Five CSL/ECE faculty members receive NSF career awards
Five CSL faculty members have recently been named recipients of NSF CAREER Awards. The NSF CAREER Award is a prestigious award in support of early-career faculty who have the potential to serve as academic role models in both research and education and can advance the mission of their respective department or organization.
CSL and electrical and computer engineering assistant professors Bin Hu, Ilan Shomorony, Alexander Schwing, Richard Zhang, and Jin Zhou were all named NSF CAREER Award recipients.
With the NSF CAREER Award, Hu will be working on his project "Interplay between Control Theory and Machine Learning." This proposal aims to build fundamental connections between control theory and machine learning and reconcile these two areas with a comprehensive interdisciplinary approach. Both are high-impact research areas that are important for managing complex systems like autonomous vehicles, humanoid robotics, smart buildings, and automated healthcare.
Shomorony will be working on his project "Genomic Data Science: From Informational Limits to Efficient Algorithms." The goal of this project is to develop a framework to establish the informational limits of genomic data science problems and see what genomic data can and cannot reveal. In turn, this will lead to the development of computationally efficient algorithms that process genomic data in an information-optimal way.
Schwing will be working on his project "Learning to Anticipate with Visual Simulation." The goal of this research is to develop methods that can accurately forecast what an observed scene will look like a few seconds from now. For example, given frames of a video showing a traffic intersection, how can a machine anticipate the situation at the intersection a few seconds after the last observed video frame? This project will focus on representations of the suitable data for forecasting, properties of methods that permit accurate forecasting, and what data is necessary to develop accurate forecasting models.

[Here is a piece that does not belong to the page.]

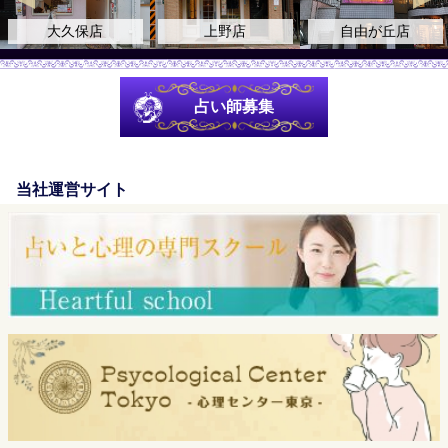
大久保店
上野店
自由が丘店
占い師募集
当社運営サイト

Zhang will be working on his project "Structure-Exploiting Optimization for Power Systems and Applications to Large-Scale Networks." This project will investigate structure-exploiting optimization techniques for power system optimization. By identifying and exploiting the mathematical structures that make power system optimization unique from general purpose optimization, this proposal seeks radical, transformative improvements upon the state-of-the-art.
Zhou will be working on his project "Commutated-LC Circuits for Next-Generation RF-Domain Signal Processing." By introducing new commutated-inductor-capacitor circuits, this project aims to tackle the fundamental limits of existing switched-capacitor circuits. This has the potential to substantially reduce the cost and size of next-generation wireless systems which will benefit society through increasing access.